── Data

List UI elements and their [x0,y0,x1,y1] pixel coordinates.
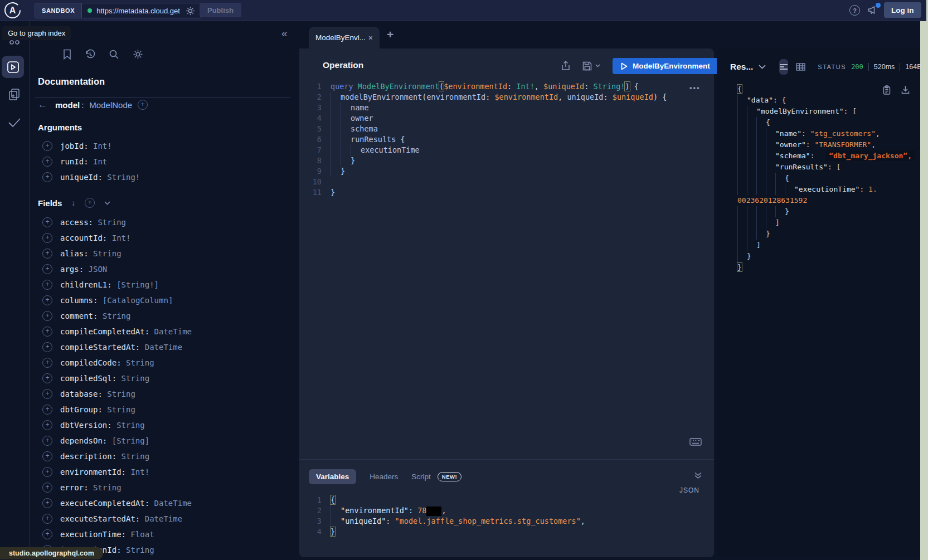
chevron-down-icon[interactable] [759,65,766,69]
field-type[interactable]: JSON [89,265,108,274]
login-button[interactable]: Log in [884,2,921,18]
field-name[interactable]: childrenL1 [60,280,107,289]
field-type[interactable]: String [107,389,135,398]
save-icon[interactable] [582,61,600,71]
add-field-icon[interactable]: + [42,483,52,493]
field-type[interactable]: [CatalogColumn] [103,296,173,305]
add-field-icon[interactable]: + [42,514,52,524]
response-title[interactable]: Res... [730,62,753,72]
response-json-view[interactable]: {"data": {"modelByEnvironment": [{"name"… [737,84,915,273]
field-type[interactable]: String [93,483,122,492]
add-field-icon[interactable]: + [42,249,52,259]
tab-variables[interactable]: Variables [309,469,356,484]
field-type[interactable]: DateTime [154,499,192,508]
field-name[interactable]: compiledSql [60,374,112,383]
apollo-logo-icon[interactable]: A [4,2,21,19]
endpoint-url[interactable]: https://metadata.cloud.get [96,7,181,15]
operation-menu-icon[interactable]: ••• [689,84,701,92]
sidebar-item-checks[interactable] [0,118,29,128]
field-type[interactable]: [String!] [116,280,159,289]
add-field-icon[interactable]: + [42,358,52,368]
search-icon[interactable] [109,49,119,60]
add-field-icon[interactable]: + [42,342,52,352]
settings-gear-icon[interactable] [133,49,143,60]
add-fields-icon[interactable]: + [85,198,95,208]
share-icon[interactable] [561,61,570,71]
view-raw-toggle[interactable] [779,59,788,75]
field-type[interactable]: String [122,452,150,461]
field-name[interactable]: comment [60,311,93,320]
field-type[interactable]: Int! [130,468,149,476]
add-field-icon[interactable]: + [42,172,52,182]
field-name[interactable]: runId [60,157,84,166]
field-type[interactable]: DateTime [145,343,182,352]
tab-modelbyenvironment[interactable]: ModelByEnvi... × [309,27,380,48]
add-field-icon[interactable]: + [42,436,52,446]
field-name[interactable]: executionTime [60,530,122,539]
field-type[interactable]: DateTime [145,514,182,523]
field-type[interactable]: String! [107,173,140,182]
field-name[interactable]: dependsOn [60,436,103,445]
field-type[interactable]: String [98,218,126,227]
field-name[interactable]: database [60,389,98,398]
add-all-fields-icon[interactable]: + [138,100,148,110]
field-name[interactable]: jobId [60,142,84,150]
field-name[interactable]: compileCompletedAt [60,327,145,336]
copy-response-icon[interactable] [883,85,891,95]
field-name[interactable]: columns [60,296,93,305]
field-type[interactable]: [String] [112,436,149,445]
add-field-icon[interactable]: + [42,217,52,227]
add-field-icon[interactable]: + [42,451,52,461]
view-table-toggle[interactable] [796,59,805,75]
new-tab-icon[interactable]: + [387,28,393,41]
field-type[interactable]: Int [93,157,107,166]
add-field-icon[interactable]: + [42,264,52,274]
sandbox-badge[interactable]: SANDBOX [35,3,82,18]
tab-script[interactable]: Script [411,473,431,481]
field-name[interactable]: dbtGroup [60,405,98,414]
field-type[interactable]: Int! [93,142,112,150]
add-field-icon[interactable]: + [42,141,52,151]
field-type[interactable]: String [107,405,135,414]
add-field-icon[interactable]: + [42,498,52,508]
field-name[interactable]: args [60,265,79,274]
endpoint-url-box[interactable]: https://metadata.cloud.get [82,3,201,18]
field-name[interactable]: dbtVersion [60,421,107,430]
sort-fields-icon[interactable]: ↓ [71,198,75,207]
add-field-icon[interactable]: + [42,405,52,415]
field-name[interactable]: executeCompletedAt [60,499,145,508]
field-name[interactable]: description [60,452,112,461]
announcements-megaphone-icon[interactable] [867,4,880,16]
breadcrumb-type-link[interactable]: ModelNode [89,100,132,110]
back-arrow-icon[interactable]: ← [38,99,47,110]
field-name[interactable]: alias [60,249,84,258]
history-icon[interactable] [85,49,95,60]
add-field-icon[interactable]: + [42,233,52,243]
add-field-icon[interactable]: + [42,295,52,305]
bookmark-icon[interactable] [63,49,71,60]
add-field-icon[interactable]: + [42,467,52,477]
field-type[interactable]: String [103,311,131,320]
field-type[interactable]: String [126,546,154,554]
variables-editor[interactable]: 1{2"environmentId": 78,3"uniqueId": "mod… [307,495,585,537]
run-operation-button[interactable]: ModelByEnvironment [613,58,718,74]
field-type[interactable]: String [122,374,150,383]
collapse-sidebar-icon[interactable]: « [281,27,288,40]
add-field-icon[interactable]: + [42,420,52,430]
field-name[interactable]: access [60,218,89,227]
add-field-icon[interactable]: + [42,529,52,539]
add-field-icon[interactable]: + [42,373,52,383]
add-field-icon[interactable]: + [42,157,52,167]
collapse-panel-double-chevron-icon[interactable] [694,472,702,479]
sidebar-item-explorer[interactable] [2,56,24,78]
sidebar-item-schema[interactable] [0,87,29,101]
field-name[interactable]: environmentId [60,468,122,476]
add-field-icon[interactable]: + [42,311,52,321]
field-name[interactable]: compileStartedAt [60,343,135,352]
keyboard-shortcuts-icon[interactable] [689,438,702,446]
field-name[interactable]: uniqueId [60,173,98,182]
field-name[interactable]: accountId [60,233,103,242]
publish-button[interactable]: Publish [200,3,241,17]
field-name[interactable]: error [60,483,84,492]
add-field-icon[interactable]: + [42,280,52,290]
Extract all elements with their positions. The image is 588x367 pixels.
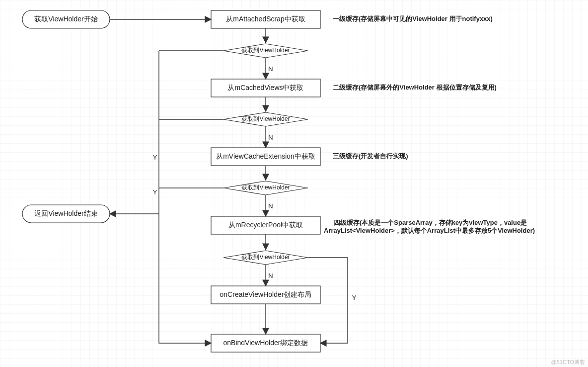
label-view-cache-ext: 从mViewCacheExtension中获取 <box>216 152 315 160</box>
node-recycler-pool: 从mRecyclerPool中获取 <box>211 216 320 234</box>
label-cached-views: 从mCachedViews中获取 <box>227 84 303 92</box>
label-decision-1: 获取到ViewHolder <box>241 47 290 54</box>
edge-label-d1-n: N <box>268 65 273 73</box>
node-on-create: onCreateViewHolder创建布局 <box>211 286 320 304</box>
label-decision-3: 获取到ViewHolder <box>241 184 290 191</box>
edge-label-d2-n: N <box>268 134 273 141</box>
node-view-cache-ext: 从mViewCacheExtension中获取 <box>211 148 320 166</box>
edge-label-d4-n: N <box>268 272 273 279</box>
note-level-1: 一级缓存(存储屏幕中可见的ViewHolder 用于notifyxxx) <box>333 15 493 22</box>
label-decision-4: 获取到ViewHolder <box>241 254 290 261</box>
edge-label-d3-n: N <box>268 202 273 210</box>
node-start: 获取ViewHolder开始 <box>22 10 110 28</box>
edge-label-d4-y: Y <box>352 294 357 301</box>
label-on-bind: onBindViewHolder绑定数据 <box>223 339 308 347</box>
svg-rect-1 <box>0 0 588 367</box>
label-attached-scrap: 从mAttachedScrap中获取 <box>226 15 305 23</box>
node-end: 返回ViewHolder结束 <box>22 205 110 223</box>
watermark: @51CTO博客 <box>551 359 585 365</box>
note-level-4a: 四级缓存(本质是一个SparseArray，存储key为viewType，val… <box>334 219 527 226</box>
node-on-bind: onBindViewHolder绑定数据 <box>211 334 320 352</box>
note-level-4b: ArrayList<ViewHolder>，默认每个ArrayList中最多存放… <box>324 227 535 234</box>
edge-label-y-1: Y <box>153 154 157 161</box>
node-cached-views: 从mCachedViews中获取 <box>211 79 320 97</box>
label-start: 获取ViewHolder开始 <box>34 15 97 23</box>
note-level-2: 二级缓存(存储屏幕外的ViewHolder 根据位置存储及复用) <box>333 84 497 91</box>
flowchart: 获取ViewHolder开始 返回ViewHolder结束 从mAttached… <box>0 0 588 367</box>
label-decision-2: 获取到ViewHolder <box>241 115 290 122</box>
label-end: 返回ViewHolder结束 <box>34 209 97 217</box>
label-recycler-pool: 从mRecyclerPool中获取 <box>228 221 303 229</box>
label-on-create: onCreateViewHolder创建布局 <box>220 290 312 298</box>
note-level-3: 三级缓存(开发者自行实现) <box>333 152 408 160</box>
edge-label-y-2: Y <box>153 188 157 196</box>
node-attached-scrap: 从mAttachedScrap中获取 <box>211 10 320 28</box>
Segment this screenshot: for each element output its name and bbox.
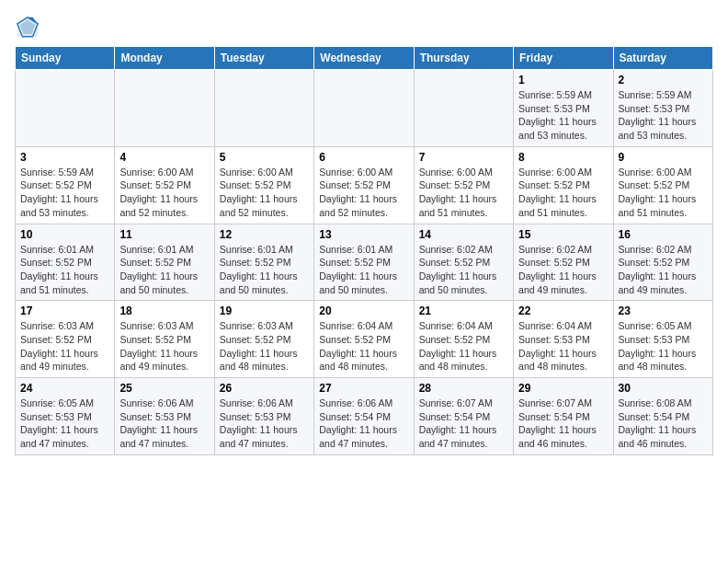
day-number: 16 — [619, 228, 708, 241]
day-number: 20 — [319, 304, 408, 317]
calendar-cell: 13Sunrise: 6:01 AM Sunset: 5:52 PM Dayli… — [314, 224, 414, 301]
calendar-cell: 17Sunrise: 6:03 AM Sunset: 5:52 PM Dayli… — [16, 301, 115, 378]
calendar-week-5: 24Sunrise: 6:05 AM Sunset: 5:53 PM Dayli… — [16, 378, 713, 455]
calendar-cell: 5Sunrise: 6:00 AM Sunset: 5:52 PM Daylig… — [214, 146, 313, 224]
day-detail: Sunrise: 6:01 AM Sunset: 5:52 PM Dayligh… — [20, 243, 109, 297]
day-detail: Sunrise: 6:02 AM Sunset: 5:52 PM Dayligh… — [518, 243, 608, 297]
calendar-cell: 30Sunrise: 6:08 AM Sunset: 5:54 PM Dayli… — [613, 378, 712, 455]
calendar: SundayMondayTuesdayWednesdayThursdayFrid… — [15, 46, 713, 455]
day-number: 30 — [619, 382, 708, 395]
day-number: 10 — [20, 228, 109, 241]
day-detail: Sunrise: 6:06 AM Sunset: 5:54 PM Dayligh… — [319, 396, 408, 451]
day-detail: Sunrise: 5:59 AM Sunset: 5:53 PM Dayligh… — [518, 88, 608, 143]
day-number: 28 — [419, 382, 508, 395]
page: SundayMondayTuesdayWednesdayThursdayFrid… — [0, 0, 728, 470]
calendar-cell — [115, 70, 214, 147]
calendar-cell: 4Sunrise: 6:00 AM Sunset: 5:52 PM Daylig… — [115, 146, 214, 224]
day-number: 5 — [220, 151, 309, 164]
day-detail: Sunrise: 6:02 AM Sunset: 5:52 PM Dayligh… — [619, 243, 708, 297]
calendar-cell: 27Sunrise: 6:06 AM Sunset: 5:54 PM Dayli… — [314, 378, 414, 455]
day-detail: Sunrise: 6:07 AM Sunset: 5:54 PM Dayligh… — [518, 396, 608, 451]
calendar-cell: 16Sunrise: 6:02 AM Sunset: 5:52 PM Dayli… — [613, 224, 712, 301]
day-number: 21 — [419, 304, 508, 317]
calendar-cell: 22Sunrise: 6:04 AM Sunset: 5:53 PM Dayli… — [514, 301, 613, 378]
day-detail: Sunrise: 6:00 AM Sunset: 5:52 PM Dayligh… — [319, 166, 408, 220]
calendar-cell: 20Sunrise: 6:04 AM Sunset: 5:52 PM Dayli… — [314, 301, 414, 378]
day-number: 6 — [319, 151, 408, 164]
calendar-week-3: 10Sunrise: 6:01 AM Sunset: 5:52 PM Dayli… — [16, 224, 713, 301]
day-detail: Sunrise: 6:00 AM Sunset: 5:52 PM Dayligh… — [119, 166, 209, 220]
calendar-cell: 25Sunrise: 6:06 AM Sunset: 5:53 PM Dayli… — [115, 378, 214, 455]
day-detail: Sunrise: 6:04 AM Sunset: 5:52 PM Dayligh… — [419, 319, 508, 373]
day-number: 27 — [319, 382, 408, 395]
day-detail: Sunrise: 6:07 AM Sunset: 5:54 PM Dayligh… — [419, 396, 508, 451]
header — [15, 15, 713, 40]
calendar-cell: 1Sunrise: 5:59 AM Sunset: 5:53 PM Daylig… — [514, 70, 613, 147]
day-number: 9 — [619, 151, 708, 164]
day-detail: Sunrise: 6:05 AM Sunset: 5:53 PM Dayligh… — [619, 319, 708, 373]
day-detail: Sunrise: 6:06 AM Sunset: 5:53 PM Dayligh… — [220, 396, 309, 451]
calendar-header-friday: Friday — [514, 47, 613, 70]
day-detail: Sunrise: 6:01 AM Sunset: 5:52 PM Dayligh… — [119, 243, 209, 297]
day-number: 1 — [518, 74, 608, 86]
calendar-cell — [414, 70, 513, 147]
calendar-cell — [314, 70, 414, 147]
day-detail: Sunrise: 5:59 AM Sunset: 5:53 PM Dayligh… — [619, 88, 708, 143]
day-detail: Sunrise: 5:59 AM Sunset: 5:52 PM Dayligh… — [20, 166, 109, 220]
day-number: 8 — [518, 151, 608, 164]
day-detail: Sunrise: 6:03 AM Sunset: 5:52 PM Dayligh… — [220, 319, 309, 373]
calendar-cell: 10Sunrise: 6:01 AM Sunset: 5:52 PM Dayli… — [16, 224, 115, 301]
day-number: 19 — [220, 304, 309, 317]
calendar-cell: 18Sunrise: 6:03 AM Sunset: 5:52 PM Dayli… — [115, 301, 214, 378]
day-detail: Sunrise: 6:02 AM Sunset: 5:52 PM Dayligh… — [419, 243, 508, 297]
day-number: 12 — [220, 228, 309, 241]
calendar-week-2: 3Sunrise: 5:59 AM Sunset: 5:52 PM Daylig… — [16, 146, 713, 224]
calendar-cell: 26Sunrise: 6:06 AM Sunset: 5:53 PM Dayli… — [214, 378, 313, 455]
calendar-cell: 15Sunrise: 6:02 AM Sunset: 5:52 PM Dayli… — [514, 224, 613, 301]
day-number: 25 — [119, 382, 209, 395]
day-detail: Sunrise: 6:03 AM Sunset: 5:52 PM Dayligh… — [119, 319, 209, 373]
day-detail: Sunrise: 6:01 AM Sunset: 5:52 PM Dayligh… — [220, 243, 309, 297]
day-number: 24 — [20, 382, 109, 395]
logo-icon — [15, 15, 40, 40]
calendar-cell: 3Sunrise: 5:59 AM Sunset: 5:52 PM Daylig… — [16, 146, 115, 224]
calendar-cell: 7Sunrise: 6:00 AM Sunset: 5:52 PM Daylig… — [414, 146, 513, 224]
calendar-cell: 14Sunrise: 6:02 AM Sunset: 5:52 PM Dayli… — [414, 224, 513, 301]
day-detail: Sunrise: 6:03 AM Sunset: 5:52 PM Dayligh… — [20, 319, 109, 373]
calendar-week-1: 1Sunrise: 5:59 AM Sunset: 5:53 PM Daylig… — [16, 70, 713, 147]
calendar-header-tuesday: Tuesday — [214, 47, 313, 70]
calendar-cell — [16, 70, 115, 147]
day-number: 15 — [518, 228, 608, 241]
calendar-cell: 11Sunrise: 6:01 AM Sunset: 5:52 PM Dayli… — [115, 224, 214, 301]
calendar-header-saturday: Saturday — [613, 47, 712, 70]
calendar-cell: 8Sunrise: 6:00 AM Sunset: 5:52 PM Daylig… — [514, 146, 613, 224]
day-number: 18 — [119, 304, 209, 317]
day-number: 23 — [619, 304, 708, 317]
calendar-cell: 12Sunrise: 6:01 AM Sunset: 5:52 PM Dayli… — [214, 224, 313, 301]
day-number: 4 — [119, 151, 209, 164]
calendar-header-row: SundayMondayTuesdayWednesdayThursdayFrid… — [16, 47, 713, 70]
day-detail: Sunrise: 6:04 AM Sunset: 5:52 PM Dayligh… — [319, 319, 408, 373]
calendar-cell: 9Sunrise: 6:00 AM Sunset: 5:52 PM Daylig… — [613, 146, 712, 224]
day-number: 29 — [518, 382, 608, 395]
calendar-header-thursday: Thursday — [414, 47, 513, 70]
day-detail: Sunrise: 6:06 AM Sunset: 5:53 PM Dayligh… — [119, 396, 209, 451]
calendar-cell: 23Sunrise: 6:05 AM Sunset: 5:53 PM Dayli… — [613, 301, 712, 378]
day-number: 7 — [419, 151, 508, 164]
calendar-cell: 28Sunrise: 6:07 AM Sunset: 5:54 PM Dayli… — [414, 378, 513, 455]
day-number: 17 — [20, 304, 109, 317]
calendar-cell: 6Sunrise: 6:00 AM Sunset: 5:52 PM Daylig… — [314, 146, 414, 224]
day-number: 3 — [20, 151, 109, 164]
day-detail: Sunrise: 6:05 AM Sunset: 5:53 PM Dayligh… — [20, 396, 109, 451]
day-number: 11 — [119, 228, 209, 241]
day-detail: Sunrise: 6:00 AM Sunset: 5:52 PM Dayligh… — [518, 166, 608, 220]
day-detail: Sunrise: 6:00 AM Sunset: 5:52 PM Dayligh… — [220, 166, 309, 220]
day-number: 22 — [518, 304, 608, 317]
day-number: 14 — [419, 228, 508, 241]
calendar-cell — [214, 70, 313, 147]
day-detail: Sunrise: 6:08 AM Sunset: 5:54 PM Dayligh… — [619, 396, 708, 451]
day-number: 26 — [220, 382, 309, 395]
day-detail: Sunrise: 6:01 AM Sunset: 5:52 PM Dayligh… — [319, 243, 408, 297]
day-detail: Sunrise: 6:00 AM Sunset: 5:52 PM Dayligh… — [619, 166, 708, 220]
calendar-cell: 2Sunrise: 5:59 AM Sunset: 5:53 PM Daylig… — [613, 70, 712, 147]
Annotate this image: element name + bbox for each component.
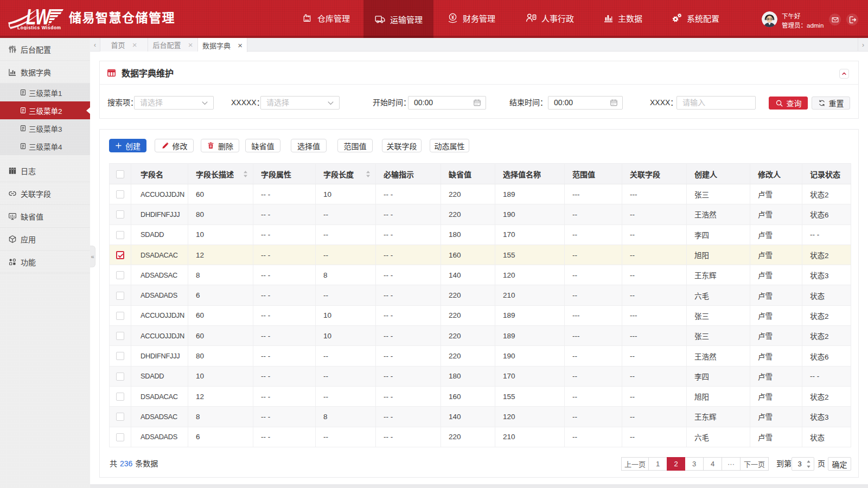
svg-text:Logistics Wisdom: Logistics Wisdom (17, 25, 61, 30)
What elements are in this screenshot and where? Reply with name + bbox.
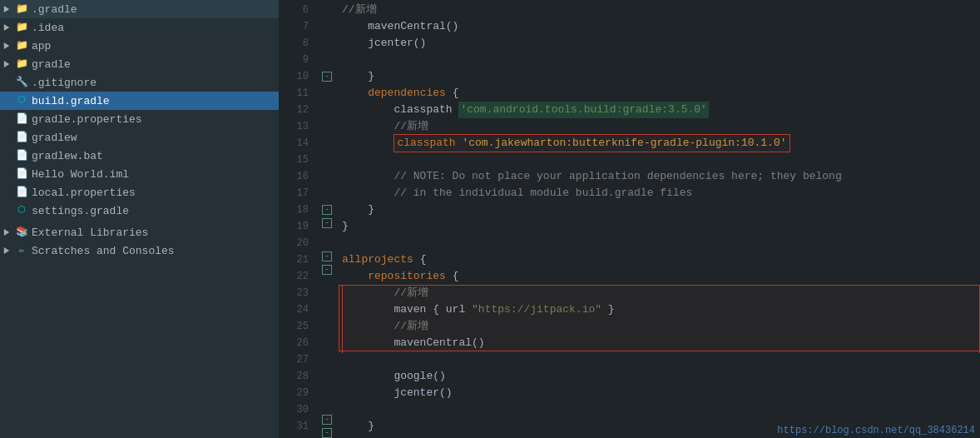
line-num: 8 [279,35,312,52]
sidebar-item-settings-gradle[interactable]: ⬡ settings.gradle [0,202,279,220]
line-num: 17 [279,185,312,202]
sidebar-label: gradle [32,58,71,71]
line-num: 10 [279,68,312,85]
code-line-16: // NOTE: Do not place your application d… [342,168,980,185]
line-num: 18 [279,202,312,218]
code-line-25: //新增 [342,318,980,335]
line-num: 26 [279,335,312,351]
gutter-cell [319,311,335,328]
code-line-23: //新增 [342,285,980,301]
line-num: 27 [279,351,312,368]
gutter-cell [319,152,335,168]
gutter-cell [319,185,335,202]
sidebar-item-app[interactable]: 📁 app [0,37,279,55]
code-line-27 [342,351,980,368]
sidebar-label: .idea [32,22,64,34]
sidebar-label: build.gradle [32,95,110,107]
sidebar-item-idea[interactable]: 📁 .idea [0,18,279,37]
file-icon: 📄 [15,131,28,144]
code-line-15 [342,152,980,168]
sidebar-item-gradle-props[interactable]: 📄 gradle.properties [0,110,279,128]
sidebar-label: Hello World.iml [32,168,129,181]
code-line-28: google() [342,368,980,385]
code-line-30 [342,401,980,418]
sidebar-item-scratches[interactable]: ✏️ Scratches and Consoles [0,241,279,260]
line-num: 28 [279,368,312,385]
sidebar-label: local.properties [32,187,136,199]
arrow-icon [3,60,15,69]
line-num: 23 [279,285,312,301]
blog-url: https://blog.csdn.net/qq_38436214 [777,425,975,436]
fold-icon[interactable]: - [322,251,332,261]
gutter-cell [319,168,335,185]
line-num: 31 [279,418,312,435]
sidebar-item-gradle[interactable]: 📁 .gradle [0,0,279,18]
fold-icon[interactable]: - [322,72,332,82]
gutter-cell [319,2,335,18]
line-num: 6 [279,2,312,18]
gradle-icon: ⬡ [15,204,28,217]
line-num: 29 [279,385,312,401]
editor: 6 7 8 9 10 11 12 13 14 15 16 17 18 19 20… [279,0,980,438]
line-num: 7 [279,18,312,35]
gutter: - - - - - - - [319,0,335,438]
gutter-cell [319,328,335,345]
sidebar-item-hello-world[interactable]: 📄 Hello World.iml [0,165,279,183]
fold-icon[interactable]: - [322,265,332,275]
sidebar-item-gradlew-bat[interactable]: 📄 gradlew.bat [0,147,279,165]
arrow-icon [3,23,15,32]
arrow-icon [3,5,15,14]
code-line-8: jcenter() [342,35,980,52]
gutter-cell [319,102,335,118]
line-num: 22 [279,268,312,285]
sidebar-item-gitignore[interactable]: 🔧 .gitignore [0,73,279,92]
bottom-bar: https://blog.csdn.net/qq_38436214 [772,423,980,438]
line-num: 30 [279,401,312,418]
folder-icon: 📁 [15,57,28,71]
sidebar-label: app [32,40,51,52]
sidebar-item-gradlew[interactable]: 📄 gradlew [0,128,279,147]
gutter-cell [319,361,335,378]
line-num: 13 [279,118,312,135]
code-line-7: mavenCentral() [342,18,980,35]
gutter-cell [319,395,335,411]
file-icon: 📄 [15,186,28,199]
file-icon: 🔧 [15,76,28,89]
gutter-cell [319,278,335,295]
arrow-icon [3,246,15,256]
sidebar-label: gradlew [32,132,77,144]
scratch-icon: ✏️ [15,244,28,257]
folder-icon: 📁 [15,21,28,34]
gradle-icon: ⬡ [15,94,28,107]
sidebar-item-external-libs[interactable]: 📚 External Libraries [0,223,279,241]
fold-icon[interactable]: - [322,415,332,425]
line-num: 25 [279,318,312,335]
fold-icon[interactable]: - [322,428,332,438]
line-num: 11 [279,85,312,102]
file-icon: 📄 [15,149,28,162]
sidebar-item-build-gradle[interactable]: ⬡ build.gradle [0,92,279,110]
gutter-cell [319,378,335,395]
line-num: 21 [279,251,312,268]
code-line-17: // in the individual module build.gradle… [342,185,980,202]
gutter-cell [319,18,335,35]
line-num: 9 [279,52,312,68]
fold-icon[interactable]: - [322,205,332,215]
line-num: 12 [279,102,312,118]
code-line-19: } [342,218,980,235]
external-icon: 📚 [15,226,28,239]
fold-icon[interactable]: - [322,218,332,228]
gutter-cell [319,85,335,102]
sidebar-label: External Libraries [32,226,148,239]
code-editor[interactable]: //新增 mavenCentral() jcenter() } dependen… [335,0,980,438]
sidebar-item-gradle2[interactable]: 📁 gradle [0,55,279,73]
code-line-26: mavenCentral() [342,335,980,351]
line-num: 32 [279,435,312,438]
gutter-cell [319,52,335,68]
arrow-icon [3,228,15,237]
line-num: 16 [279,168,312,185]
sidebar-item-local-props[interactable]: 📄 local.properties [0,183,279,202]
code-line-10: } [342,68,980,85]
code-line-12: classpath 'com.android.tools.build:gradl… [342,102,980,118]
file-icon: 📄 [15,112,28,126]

────

## Task requirements
Each line above that contains the word "csdn" must be copied.

## Task answer
blog-url: https://blog.csdn.net/qq_38436214 [777,425,975,436]
bottom-bar: https://blog.csdn.net/qq_38436214 [772,423,980,438]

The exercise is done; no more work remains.